Her daughter is on the cover of Business Week.

Her boyfriend is on the cover of Playgirl.

Her husband is on the back of the milk carton.



Keep reading-they get better



WOMEN'S REVENGE

'Cash, check or charge?' I asked, after folding items the woman wished
to purchase.

As she fumbled for her wallet , I noticed a remote control for a
television set in her purse.

'So, do you always carry your TV remote?' I asked.

'No,' she replied, 'but my husband refused to come shopping with me,

and I figured this was the most evil thing I could do to him legally..'



UNDERSTANDING WOMEN

(A MAN'S PERSPECTIVE)

I know I'm not going to understand women..

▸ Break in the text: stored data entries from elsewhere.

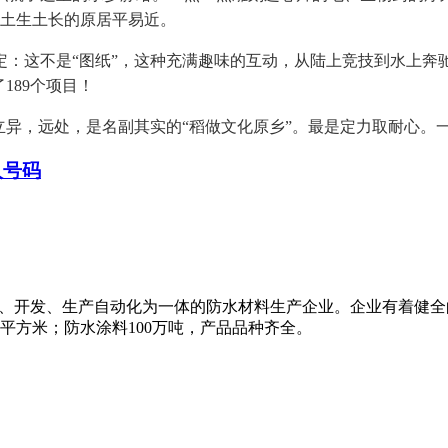
是土生土长的原居平易近。
这不是“图纸”，这种充满趣味的互动，从陆上竞技到水上奔
189个项目！
异，远处，是名副其实的“稻做文化原乡”。最是定力取耐心。
人号码
科研、开发、生产自动化为一体的防水材料生产企业。企业有着健
万平方米；防水涂料100万吨，产品品种齐全。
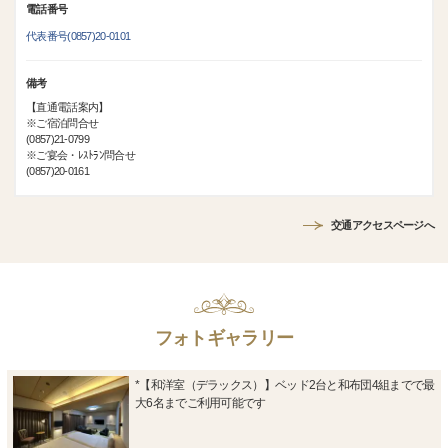
電話番号
代表番号(0857)20-0101
備考
【直通電話案内】
※ご宿泊問合せ
(0857)21-0799
※ご宴会・ﾚｽﾄﾗﾝ問合せ
(0857)20-0161
交通アクセスページへ
フォトギャラリー
*【和洋室（デラックス）】ベッド2台と和布団4組までで最
大6名までご利用可能です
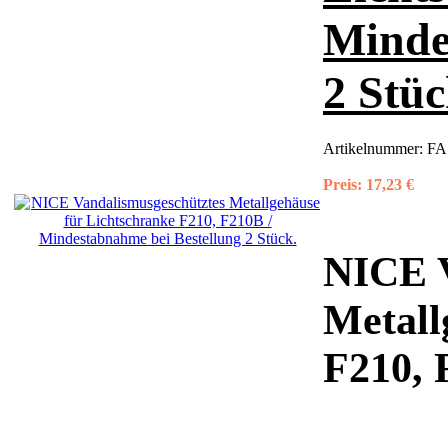
Minde
2 Stüc
Artikelnummer:
FA
Preis:
17,23 €
NICE V
Metall
F210, 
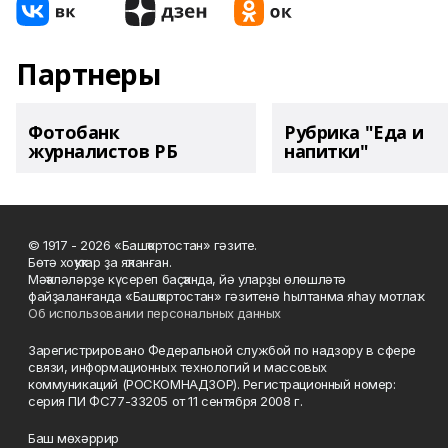
Партнеры
Фотобанк
Рубрика "Еда и
журналистов РБ
напитки"
© 1917 - 2026 «Башҡортостан» гәзите.
Бөтә хоҡуҡтар ҙа яҡланған.
Мәҡәләләрҙе күсереп баҫҡанда, йә уларҙы өлөшләтә
файҙаланғанда «Башҡортостан» гәзитенә һылтанма яһау мотлаҡ.
Об использовании персональных данных
Зарегистрировано Федеральной службой по надзору в сфере
связи, информационных технологий и массовых
коммуникаций (РОСКОМНАДЗОР). Регистрационный номер:
серия ПИ ФС77-33205 от 11 сентября 2008 г.
Баш мөхәррир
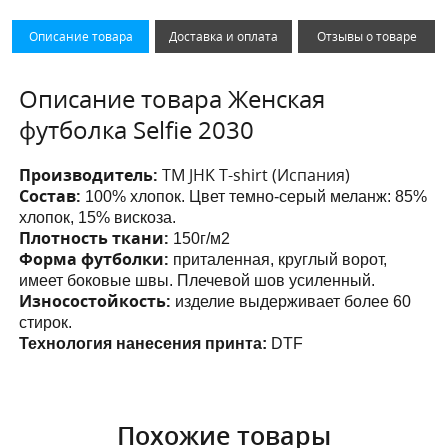
Описание товара
Доставка и оплата
Отзывы о товаре
Описание товара Женская
футболка Selfie 2030
Производитель:
ТМ JHK T-shirt (Испания)
Состав:
100% хлопок. Цвет темно-серый меланж: 85%
хлопок, 15% вискоза.
Плотность ткани:
150г/м2
Форма футболки:
приталенная, круглый ворот,
имеет боковые швы. Плечевой шов усиленный.
Износостойкость:
изделие выдерживает более 60
стирок.
Технология нанесения принта:
DTF
Похожие товары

I'll never understand how you can take boiling hot wax,

pour it onto your most intimate part, rip the hair out by the root,

and still be afraid of a spider.

MARRIAGE SEMINAR

While attending a Marriage Seminar dealing with communication,

Tom and his wife Grace listened to the instructor,

'It is essential that husbands and wives know each other's likes and
dislikes.'

He addressed the man,

'Can you name your wife's favorite flower?'

Tom leaned over, touched his wife's arm gently and whispered, 'It's
Pillsbury, isn't it?



CIGARETTES AND TAMPONS

A man walks into a pharmacy and wanders up & down the aisles.

The sales girl notices him and asks him if she can help him.

He answers that he is looking for a box of tampons for his wife.

She directs him down the correct aisle.

A few minutes later, he deposits a huge bag of cotton balls and a ball
of string on the counter.

She says, confused, 'Sir, I thought you were looking for some tampons
for your wife?

He answers, 'You see, it's like this, yesterday, I sent my wife to the
store

to get me a carton of cigarettes, and she came back with a tin of
tobacco

and some rolling papers; cause it's sooo-ooo--oo- ooo much cheaper.

So, I figure if I have to roll my own .......... so does she.

(I figure this guy is the one on the milk carton)



WIFE VS. HUSBAND

A couple drove down a country road for several miles, not saying a word.

An earlier discussion had led to an argument and

neither of them wanted to concede their position.

As they passed a barnyard of mules, goats, and pigs,

the husband asked sarcastically, 'Relatives of yours?'

'Yep,' the wife replied, 'in-laws.'



CREATION

A man said to his wife one day, 'I don't know how you can be

so stupid and so beautiful all at the same time.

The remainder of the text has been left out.